> Work order
The expected result is the full listing, retyped exactly, without a single picture.

> Record excerpts
++++++++++
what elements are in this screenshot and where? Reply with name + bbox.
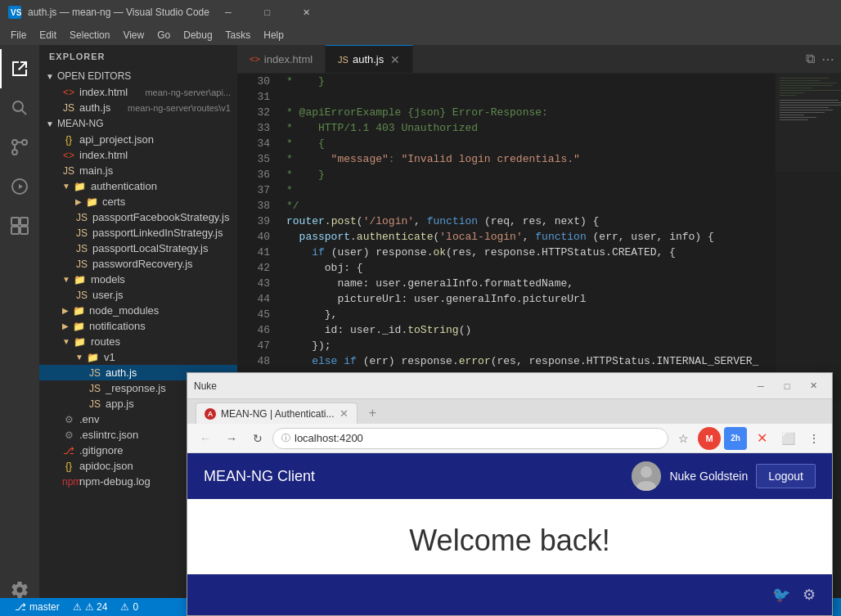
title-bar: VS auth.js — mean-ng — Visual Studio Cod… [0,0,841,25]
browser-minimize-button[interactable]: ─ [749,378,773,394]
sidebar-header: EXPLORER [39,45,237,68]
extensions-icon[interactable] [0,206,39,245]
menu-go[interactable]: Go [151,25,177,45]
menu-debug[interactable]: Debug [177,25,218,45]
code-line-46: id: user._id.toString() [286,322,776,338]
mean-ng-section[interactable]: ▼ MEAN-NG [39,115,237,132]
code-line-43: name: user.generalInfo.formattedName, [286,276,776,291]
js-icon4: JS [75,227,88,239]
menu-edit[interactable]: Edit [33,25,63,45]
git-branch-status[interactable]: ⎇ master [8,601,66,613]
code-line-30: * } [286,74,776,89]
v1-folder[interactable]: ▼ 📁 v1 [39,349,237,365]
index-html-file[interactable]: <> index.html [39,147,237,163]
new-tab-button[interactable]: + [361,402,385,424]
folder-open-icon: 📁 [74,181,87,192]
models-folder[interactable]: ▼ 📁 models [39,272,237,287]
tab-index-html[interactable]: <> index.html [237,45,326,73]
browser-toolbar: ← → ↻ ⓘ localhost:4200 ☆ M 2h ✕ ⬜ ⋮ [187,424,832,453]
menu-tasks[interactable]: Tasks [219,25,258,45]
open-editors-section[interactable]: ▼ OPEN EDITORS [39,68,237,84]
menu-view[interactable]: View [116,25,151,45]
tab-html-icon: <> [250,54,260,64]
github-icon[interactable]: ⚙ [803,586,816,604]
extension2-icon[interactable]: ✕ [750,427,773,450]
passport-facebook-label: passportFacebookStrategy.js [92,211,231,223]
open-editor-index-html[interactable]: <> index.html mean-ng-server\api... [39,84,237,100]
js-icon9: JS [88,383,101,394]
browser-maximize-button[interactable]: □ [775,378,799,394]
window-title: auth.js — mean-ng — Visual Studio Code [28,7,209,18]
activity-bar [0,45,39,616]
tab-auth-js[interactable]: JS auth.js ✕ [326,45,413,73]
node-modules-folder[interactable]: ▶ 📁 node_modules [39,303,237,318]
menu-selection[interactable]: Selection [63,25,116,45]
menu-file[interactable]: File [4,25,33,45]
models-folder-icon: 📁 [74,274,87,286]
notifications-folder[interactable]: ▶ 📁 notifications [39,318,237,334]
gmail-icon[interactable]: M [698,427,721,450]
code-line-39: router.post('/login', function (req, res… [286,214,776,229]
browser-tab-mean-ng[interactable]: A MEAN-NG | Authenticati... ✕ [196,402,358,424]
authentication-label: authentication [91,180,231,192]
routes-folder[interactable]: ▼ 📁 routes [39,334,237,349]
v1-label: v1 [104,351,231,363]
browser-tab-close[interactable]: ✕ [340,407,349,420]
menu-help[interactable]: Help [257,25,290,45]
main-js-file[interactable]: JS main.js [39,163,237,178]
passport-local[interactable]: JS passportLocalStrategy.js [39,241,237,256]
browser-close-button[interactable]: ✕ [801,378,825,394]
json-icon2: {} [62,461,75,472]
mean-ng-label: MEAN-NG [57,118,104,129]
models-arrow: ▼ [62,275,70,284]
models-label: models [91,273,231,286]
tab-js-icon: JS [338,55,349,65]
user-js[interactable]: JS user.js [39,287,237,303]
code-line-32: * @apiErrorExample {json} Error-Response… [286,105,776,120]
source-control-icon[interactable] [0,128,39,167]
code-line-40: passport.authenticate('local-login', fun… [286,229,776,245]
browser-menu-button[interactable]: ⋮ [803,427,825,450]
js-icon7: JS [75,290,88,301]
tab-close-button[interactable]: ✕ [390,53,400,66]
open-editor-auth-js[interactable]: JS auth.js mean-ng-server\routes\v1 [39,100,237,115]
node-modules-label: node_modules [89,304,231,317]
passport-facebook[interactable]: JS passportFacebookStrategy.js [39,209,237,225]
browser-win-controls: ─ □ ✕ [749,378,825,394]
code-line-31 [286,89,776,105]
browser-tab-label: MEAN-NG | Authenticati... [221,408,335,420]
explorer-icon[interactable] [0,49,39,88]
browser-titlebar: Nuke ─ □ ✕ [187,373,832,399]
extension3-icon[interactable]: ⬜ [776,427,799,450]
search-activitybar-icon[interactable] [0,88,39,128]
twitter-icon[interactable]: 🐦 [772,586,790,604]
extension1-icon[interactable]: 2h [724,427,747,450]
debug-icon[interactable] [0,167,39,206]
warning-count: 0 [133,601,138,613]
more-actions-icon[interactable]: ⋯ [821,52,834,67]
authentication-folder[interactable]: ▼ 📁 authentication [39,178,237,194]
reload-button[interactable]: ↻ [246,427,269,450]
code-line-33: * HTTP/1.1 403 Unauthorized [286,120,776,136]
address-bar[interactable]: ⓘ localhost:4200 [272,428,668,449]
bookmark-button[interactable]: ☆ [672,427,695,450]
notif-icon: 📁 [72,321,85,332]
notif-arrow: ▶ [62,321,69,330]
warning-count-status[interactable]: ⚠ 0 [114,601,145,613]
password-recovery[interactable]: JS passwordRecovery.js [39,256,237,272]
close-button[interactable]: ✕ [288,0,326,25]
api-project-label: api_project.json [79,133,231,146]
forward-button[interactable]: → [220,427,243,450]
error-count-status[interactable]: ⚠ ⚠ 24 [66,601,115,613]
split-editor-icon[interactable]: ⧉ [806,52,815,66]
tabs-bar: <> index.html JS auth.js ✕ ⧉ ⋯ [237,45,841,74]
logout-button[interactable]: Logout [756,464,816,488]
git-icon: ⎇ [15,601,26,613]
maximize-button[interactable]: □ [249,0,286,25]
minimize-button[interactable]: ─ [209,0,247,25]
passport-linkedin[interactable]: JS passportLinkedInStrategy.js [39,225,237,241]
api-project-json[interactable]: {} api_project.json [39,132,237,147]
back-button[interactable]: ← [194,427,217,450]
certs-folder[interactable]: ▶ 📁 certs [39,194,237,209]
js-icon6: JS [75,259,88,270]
++++++++++
> Exercise solution
what elements are in this screenshot and where? Reply with name + bbox.
title-bar: VS auth.js — mean-ng — Visual Studio Cod… [0,0,841,25]
browser-minimize-button[interactable]: ─ [749,378,773,394]
sidebar-header: EXPLORER [39,45,237,68]
extensions-icon[interactable] [0,206,39,245]
menu-go[interactable]: Go [151,25,177,45]
menu-debug[interactable]: Debug [177,25,218,45]
code-line-46: id: user._id.toString() [286,322,776,338]
mean-ng-section[interactable]: ▼ MEAN-NG [39,115,237,132]
code-line-43: name: user.generalInfo.formattedName, [286,276,776,291]
js-icon4: JS [75,227,88,239]
menu-edit[interactable]: Edit [33,25,63,45]
git-branch-status[interactable]: ⎇ master [8,601,66,613]
code-line-30: * } [286,74,776,89]
v1-folder[interactable]: ▼ 📁 v1 [39,349,237,365]
index-html-file[interactable]: <> index.html [39,147,237,163]
new-tab-button[interactable]: + [361,402,385,424]
folder-open-icon: 📁 [74,181,87,192]
models-folder[interactable]: ▼ 📁 models [39,272,237,287]
tab-index-html[interactable]: <> index.html [237,45,326,73]
browser-toolbar: ← → ↻ ⓘ localhost:4200 ☆ M 2h ✕ ⬜ ⋮ [187,424,832,453]
menu-tasks[interactable]: Tasks [219,25,258,45]
open-editors-section[interactable]: ▼ OPEN EDITORS [39,68,237,84]
menu-view[interactable]: View [116,25,151,45]
tab-html-icon: <> [250,54,260,64]
github-icon[interactable]: ⚙ [803,586,816,604]
extension2-icon[interactable]: ✕ [750,427,773,450]
passport-facebook-label: passportFacebookStrategy.js [92,211,231,223]
open-editor-index-html[interactable]: <> index.html mean-ng-server\api... [39,84,237,100]
js-icon9: JS [88,383,101,394]
browser-maximize-button[interactable]: □ [775,378,799,394]
window-title: auth.js — mean-ng — Visual Studio Code [28,7,209,18]
activity-bar [0,45,39,616]
tab-auth-js[interactable]: JS auth.js ✕ [326,45,413,73]
node-modules-folder[interactable]: ▶ 📁 node_modules [39,303,237,318]
menu-selection[interactable]: Selection [63,25,116,45]
menu-file[interactable]: File [4,25,33,45]
models-folder-icon: 📁 [74,274,87,286]
notifications-folder[interactable]: ▶ 📁 notifications [39,318,237,334]
gmail-icon[interactable]: M [698,427,721,450]
code-line-39: router.post('/login', function (req, res… [286,214,776,229]
browser-tab-mean-ng[interactable]: A MEAN-NG | Authenticati... ✕ [196,402,358,424]
authentication-label: authentication [91,180,231,192]
routes-folder[interactable]: ▼ 📁 routes [39,334,237,349]
v1-label: v1 [104,351,231,363]
browser-tab-close[interactable]: ✕ [340,407,349,420]
menu-help[interactable]: Help [257,25,290,45]
main-js-file[interactable]: JS main.js [39,163,237,178]
passport-local[interactable]: JS passportLocalStrategy.js [39,241,237,256]
browser-close-button[interactable]: ✕ [801,378,825,394]
json-icon2: {} [62,461,75,472]
mean-ng-label: MEAN-NG [57,118,104,129]
models-arrow: ▼ [62,275,70,284]
models-label: models [91,273,231,286]
tab-js-icon: JS [338,55,349,65]
user-js[interactable]: JS user.js [39,287,237,303]
code-line-32: * @apiErrorExample {json} Error-Response… [286,105,776,120]
source-control-icon[interactable] [0,128,39,167]
code-line-40: passport.authenticate('local-login', fun… [286,229,776,245]
browser-menu-button[interactable]: ⋮ [803,427,825,450]
js-icon7: JS [75,290,88,301]
tab-close-button[interactable]: ✕ [390,53,400,66]
open-editor-auth-js[interactable]: JS auth.js mean-ng-server\routes\v1 [39,100,237,115]
node-modules-label: node_modules [89,304,231,317]
passport-facebook[interactable]: JS passportFacebookStrategy.js [39,209,237,225]
browser-win-controls: ─ □ ✕ [749,378,825,394]
code-line-31 [286,89,776,105]
browser-tab-label: MEAN-NG | Authenticati... [221,408,335,420]
explorer-icon[interactable] [0,49,39,88]
browser-titlebar: Nuke ─ □ ✕ [187,373,832,399]
extension3-icon[interactable]: ⬜ [776,427,799,450]
search-activitybar-icon[interactable] [0,88,39,128]
twitter-icon[interactable]: 🐦 [772,586,790,604]
extension1-icon[interactable]: 2h [724,427,747,450]
debug-icon[interactable] [0,167,39,206]
warning-count: 0 [133,601,138,613]
more-actions-icon[interactable]: ⋯ [821,52,834,67]
authentication-folder[interactable]: ▼ 📁 authentication [39,178,237,194]
reload-button[interactable]: ↻ [246,427,269,450]
code-line-33: * HTTP/1.1 403 Unauthorized [286,120,776,136]
address-bar[interactable]: ⓘ localhost:4200 [272,428,668,449]
bookmark-button[interactable]: ☆ [672,427,695,450]
notif-icon: 📁 [72,321,85,332]
notif-arrow: ▶ [62,321,69,330]
warning-count-status[interactable]: ⚠ 0 [114,601,145,613]
password-recovery[interactable]: JS passwordRecovery.js [39,256,237,272]
close-button[interactable]: ✕ [288,0,326,25]
api-project-label: api_project.json [79,133,231,146]
forward-button[interactable]: → [220,427,243,450]
error-count-status[interactable]: ⚠ ⚠ 24 [66,601,115,613]
split-editor-icon[interactable]: ⧉ [806,52,815,66]
tabs-bar: <> index.html JS auth.js ✕ ⧉ ⋯ [237,45,841,74]
logout-button[interactable]: Logout [756,464,816,488]
git-icon: ⎇ [15,601,26,613]
maximize-button[interactable]: □ [249,0,286,25]
minimize-button[interactable]: ─ [209,0,247,25]
passport-linkedin[interactable]: JS passportLinkedInStrategy.js [39,225,237,241]
api-project-json[interactable]: {} api_project.json [39,132,237,147]
back-button[interactable]: ← [194,427,217,450]
certs-folder[interactable]: ▶ 📁 certs [39,194,237,209]
js-icon6: JS [75,259,88,270]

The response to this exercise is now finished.